The effective negotiation of a clinical trial agreement (CTA) is an essential driver for getting new drugs and devices to the market.
Parties should ensure that an executed CTA is in place before undertaking any work on a clinical trial. Whilst the Health Research Authority (HRA) encourages parties to use a model form of agreement in order to help speed up the contracting process, a number of contentious issues can make the negotiation process challenging. The HRA has recently published a new form of agreement and are seeking industry input before it is finalised. Aside from that, some of the key considerations for life sciences businesses when negotiating CTAs are set out below.
Intellectual Property (IP)
As always, the protection of IP rights is of vital importance to life sciences businesses in order to safeguard the significant investment in their products.

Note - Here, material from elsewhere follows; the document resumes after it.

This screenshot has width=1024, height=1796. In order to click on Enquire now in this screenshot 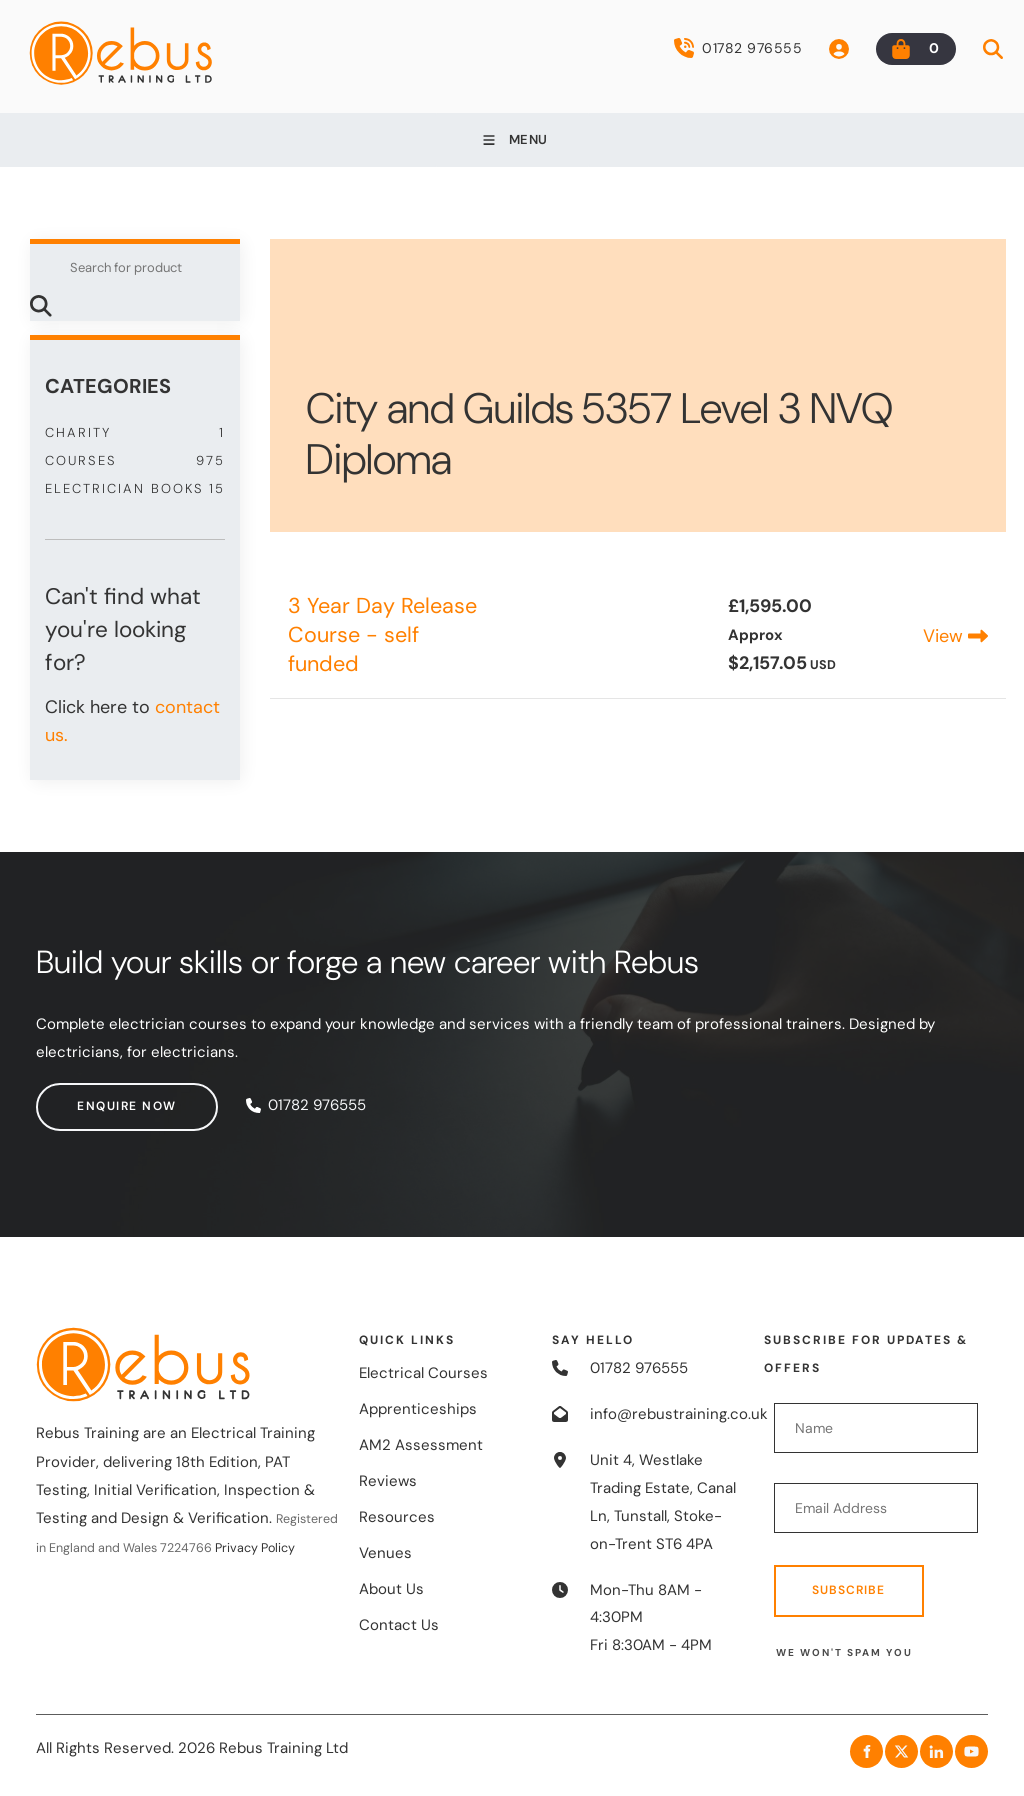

The sponsor will want to ensure it retains sole ownership of its pre-existing background IP as well as any foreground IP created in the course of the clinical trial. On the other hand, the institution or host will seek ownership rights in any foreground IP created and the right to use any knowhow developed in future trials.
As such, sponsors should be careful not to assign any background IP to the institution, and limit the transfer of any foreground IP to a licence to use such information for purely non-commercial research or educational purposes.
Alongside other IP rights, an area of real importance to the sponsor is the protection of their confidential information during a clinical trial. Sponsors will seek a wide definition of confidential information to ensure all information is captured, as well as confidentiality obligations for the institution that subsist for as long as possible in order to ensure information is not used in another clinical trial to a competitor’s benefit.
Conversely, institutions will pursue lighter confidentiality obligations in order that they can share improvements and the results of the clinical trial with the wider academic community. The sharing of results is one of the most contested issues in a CTA, and as a result source data (over which the sponsor cannot claim confidentiality) is often distinguished from the clinical trial results. Furthermore, sponsors may seek to prohibit a general publication of the clinical trial results, and pre-approve the form in which they are published.
Sponsors will seek to limit the sharing of confidential information to individuals on a “need to know” basis, and if including third parties only to those who have warranted that they will use the information with the same degree of care. However, confidentiality obligations that last in perpetuity after the completion of the clinical trial are often deemed unreasonable, and as a result most confidentiality obligations last up to 10 years.
A few other important areas to think about are:
Liability, risk and insurance are key in any agreement, and the importance of this is sharpened given that the CTA will need to adequately provide for the unfortunate risk that the trials have a detrimental impact on human volunteers. In the UK, the model CTAs commonly favour the institution or host site on these provisions, and the sponsor’s ability to negotiate them will depend on the context of the clinical trial and its bargaining position.
Clinical trials are subject to a high degree of regulation, and it is key to ensure that the principles of good clinical practice (GCP) are met.
This is of particular importance owing to the fact that healthcare data is defined as special category personal data under the GDPR. Patients’ voluntary consent is required before they can participate in clinical trials, and parties often choose to anonymise data to aid compliance with data protection legislation.
The parties to a CTA must also ensure that they comply with data transparency requirements as regards pre-clinical and clinical trial data, especially in light of the implementation of the Clinical Trials Regulation.
Clearly setting out the scope, responsibilities and timelines in a CTA as well as recording agreement on division of risk and ownership rights will allow for a smoother clinical trials process and should help prevent disputes between the parties further down the line.